* Work to complete *
Using the data below, restate exactly every line from the one with "les rebelles so" up to and including the one with "本サービスについて，最終の利用から一定期間利". No picture belongs in it.

### Listed records ###

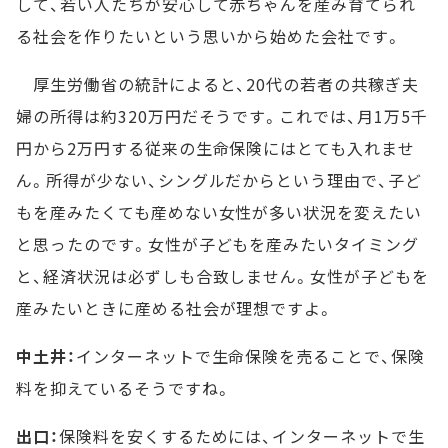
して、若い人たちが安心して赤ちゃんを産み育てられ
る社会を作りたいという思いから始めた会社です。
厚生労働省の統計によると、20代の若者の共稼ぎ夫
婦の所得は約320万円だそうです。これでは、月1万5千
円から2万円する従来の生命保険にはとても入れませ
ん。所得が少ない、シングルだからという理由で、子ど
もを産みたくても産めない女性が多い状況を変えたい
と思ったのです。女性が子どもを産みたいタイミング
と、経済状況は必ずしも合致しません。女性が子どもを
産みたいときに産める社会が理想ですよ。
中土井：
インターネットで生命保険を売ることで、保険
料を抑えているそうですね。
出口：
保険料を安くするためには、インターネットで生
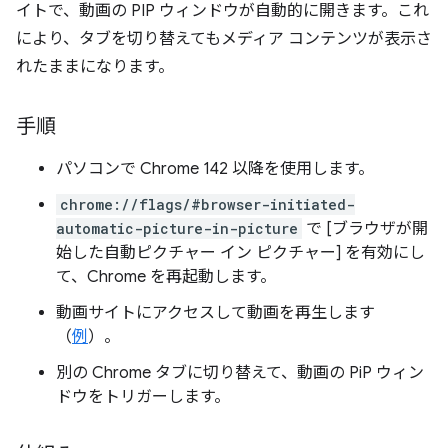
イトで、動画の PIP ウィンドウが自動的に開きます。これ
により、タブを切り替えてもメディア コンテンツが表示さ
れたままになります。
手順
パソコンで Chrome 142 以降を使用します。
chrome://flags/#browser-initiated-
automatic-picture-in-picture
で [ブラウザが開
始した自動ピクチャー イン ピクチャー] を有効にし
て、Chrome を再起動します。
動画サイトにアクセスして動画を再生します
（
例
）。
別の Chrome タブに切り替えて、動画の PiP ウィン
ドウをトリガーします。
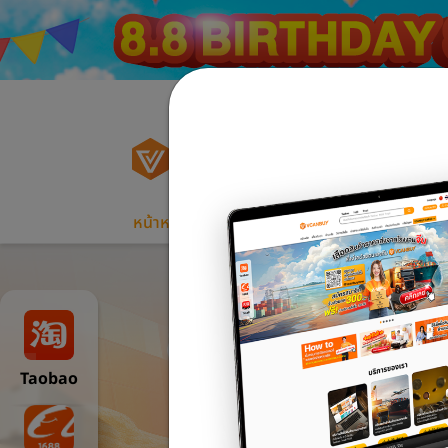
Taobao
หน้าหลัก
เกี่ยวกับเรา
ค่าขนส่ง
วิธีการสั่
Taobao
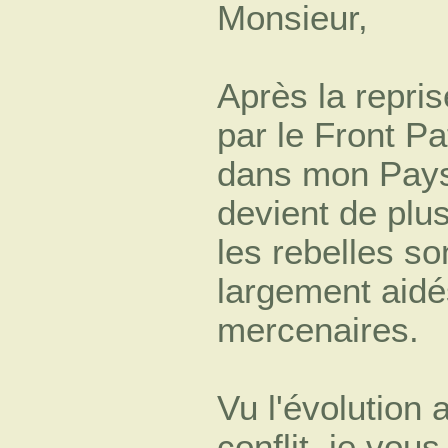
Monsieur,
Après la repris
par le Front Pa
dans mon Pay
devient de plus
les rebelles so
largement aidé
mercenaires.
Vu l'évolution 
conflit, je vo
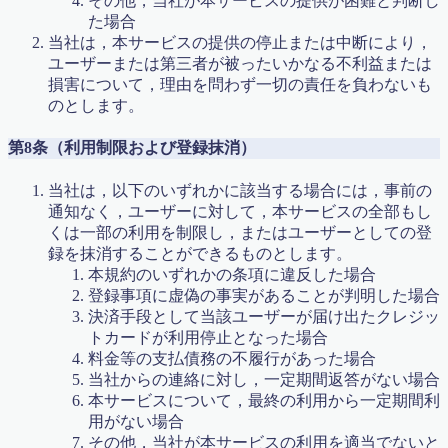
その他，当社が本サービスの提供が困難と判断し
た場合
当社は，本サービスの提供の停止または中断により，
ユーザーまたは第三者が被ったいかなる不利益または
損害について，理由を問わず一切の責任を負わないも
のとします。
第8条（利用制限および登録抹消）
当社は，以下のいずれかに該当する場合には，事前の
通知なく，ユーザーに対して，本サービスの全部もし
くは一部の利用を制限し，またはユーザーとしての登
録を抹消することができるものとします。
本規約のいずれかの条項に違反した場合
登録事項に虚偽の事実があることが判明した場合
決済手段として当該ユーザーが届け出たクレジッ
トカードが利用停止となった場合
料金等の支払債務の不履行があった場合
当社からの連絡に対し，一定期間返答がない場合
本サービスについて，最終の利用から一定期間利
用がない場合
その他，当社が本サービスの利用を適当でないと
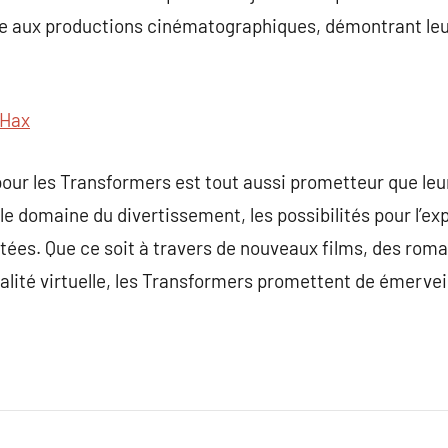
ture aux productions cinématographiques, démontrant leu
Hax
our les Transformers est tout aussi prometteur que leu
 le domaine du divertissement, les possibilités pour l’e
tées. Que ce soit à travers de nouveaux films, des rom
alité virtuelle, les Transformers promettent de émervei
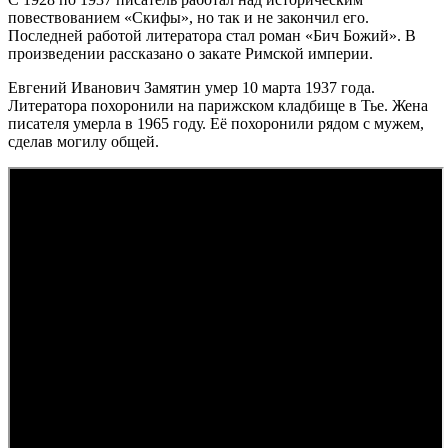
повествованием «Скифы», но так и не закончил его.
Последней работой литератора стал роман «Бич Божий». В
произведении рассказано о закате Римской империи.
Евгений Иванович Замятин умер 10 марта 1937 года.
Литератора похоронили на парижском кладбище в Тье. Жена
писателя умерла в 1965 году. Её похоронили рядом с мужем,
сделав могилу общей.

###
### Listed records ###

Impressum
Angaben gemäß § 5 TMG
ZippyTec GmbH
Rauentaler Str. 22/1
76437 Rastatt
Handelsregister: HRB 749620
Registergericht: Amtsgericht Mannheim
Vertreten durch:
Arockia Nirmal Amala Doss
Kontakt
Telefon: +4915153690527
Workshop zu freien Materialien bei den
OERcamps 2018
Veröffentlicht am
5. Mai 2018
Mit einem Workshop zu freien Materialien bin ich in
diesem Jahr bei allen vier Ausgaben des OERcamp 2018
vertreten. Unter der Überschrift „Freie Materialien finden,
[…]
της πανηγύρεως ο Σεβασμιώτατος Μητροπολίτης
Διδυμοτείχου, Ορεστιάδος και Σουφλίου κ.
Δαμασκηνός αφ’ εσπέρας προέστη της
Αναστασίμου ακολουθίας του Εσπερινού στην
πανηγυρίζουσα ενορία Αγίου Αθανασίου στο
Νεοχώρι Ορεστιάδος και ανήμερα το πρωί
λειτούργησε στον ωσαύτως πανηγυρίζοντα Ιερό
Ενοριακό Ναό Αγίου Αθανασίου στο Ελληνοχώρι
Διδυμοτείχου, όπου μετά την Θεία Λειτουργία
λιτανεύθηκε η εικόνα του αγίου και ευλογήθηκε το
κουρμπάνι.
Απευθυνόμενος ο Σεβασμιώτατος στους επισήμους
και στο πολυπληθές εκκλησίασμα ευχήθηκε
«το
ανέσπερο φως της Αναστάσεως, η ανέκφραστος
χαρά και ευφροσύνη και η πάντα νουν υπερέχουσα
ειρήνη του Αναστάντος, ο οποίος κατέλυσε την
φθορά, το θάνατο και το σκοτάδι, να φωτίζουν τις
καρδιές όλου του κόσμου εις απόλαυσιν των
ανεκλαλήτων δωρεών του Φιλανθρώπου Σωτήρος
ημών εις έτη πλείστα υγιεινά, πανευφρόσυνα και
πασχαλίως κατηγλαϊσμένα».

###

* Answer section *
les rebelles so
largement aidé
mercenaires.
Vu l'évolution 
conflit, je vo
その他，当社が本サービスの提供が困難と判断し
た場合
当社は，本サービスの提供の停止または中断により，
ユーザーまたは第三者が被ったいかなる不利益または
損害について，理由を問わず一切の責任を負わないも
のとします。
第8条（利用制限および登録抹消）
当社は，以下のいずれかに該当する場合には，事前の
通知なく，ユーザーに対して，本サービスの全部もし
くは一部の利用を制限し，またはユーザーとしての登
録を抹消することができるものとします。
本規約のいずれかの条項に違反した場合
登録事項に虚偽の事実があることが判明した場合
決済手段として当該ユーザーが届け出たクレジッ
トカードが利用停止となった場合
料金等の支払債務の不履行があった場合
当社からの連絡に対し，一定期間返答がない場合
本サービスについて，最終の利用から一定期間利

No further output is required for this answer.